Why the tragedy of the commons cannot be solved with money

The tragedy of the commons is an economic phenomenon that I have encountered many times throughout my education. Growing up I was exposed to economic ideas from my father who is an environmental and developmental economist for USAID. Many of my initial world views came from this lens, based upon the idea that the tragedy of the commons was simply a result of negative market externalities not being considered by the free market. If society could only find a way to make these people who take advantage of the commons for their own benefit pay for their impact, then the invisible hand would fix all these issues.  

I tend to believe in certain situations this would make a difference, such as a cap-and-trade policy to limit the total amount of carbon that can be released into the atmosphere. This would encourage companies to be efficient about how they use their carbon and allow more efficient companies to sell their carbon credits to less efficient companies. The problem I find with this, is that it essentially forces society to put a dollar value on the future lives of people. What price can a person pay today in dollars that can account for a new category of hurricane in the future? This is the question that economists always seem to ask themselves, and to me it seems like an excuse to continue postponing the central existential problem of our world.

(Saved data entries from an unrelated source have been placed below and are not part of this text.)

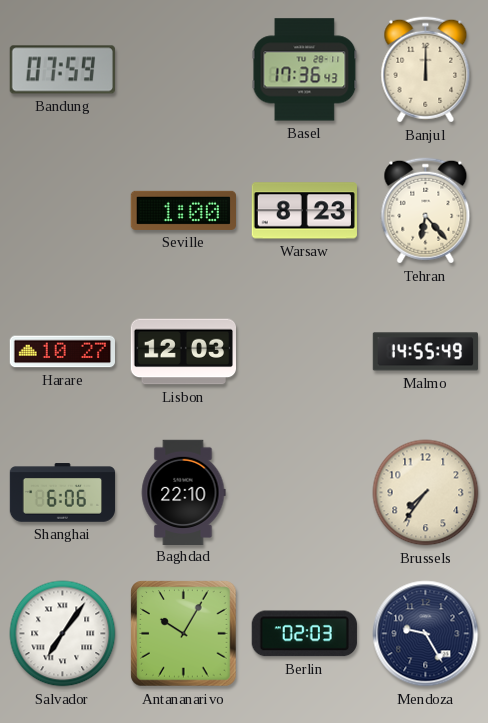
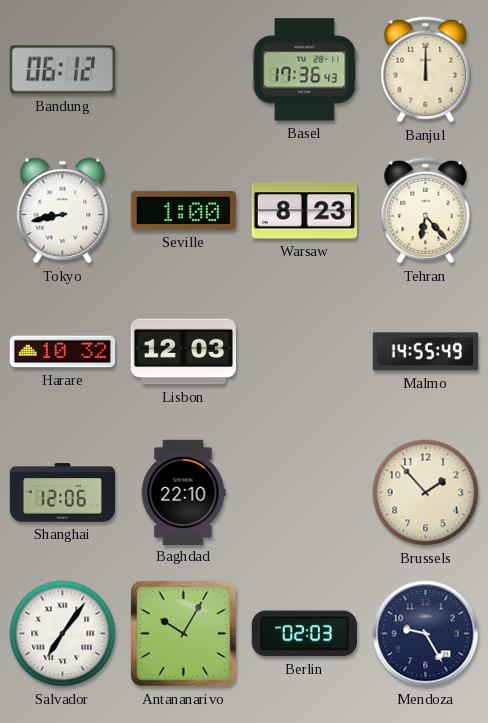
Bandung: 07:59 -> 06:12
Tokyo: none -> 8:43
Harare: 10:27 -> 10:32
Shanghai: 6:06 -> 12:06
Brussels: 7:36 -> 1:53
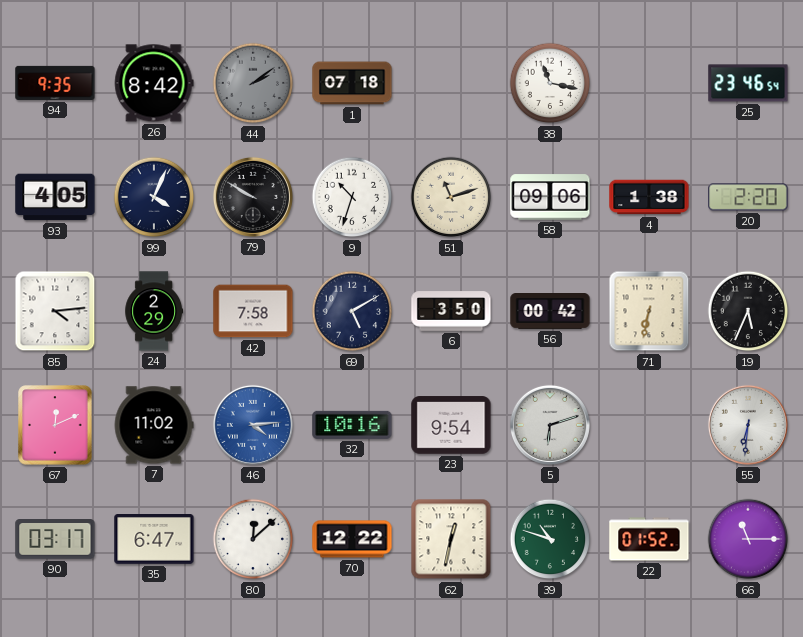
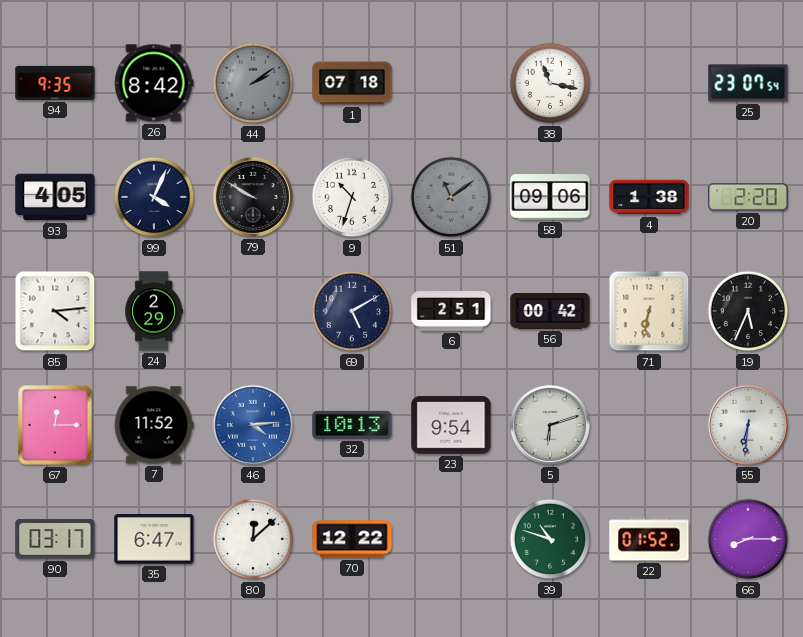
25: 23:46 -> 23:07
51: 11:12 -> 11:09
51 dial: cream -> grey
42: 7:58 -> none
6: 3:50 -> 2:51
67: 12:11 -> 12:15
7: 11:02 -> 11:52
32: 10:16 -> 10:13
62: 12:32 -> none
66: 11:15 -> 8:15
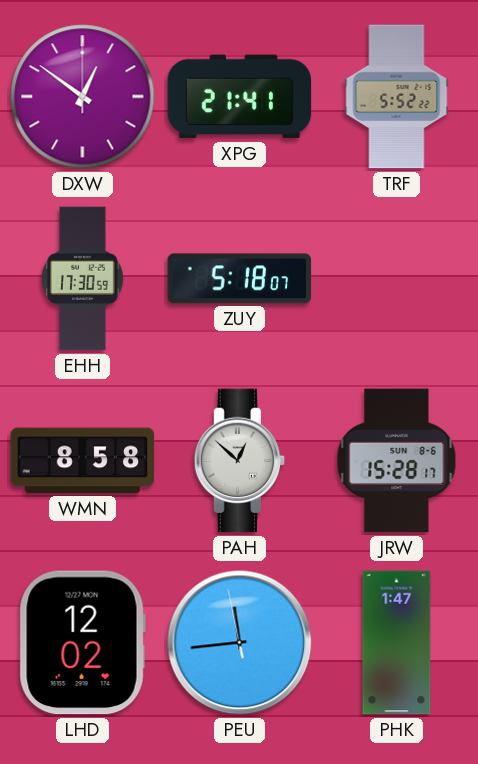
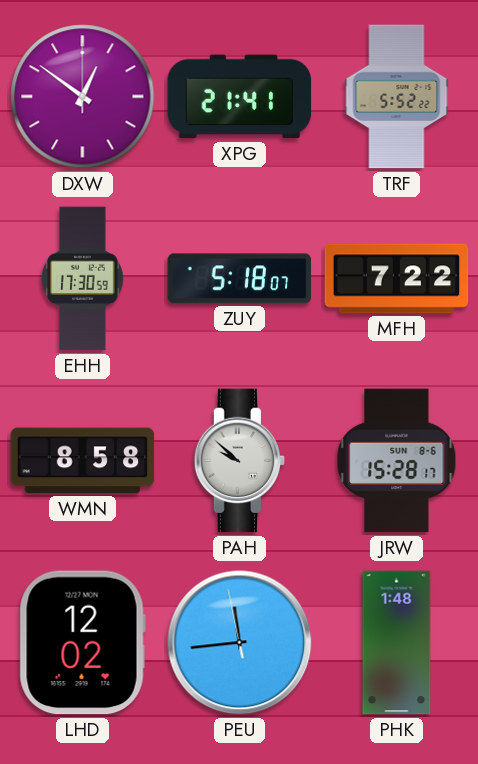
MFH: none -> 7:22
PAH: 12:52 -> 9:52
PHK: 1:47 -> 1:48
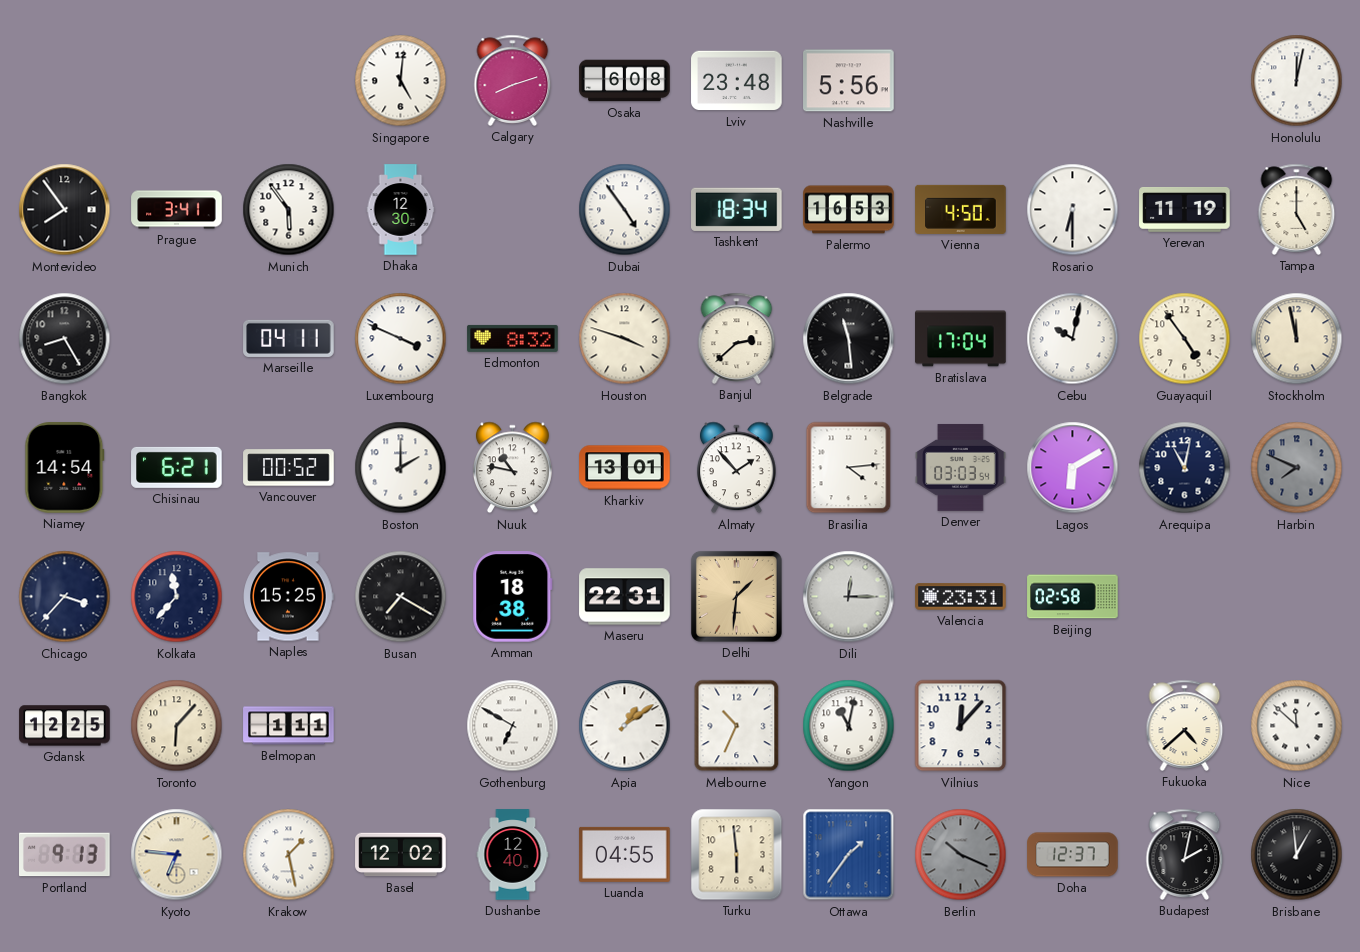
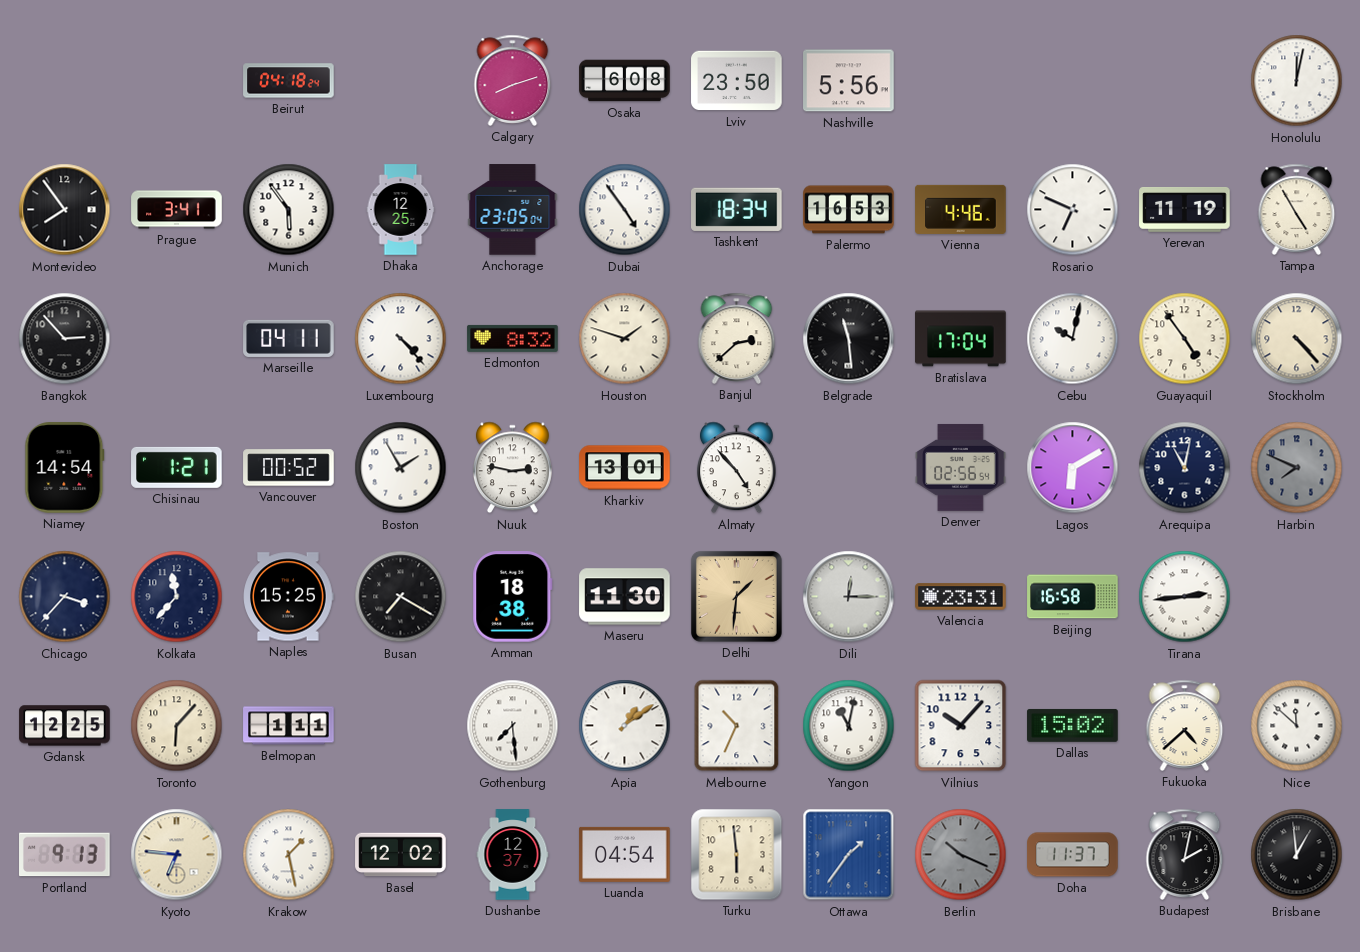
Beirut: none -> 04:18
Singapore: 5:01 -> none
Lviv: 23:48 -> 23:50
Dhaka: 12:30 -> 12:25
Anchorage: none -> 23:05
Vienna: 4:50 -> 4:46
Rosario: 6:30 -> 6:49
Tampa: 5:00 -> 4:55
Bangkok: 8:25 -> 2:53
Luxembourg: 3:49 -> 4:23
Houston: 3:48 -> 1:48
Stockholm: 11:58 -> 4:23
Chisinau: 6:21 -> 1:21
Boston: 2:00 -> 1:55
Nuuk: 10:47 -> 2:47
Almaty: 1:53 -> 4:53
Brasilia: 4:14 -> none
Denver: 03:03 -> 02:56
Maseru: 22:31 -> 11:30
Beijing: 02:58 -> 16:58
Tirana: none -> 2:44
Gothenburg: 6:50 -> 7:29
Vilnius: 12:07 -> 10:07
Dallas: none -> 15:02
Dushanbe: 12:40 -> 12:37
Luanda: 04:55 -> 04:54
Doha: 12:37 -> 11:37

 Another problem that I find with financial consequences rather than criminal consequences is that some companies simply have too much money. Today fines are simply a cost of doing business. For example, even the half a billion-dollar fine Purdue pharma will have to pay for starting the opioid epidemic is a drop in the bucket compared to the tens of billions that they have made in the last couple decades off addicting people to oxytocin. LLCs are protected entities as well and so the owners of a company never truly face consequences or lose their own personal wealth when their company goes bankrupt. Another problem we must acknowledge, is that these companies often are the ones funding research to come up with solutions to the problems in a way that doesn’t blame them. Take recycling and carpooling for example. Fossil fuel companies spent tens of millions of dollars to advertise and convince consumers that the blame for fossil fuel emissions rests on their shoulders. If only more people would recycle and carpool the environmental consequences of burning fossil fuels would stop! While these things are good things to do, the vast majority of the benefit from ignoring the negative market externalities go to the profits a few powerful companies rather than subsidizing innovation, industrializing developing nations, or making products cheaper for low income consumers.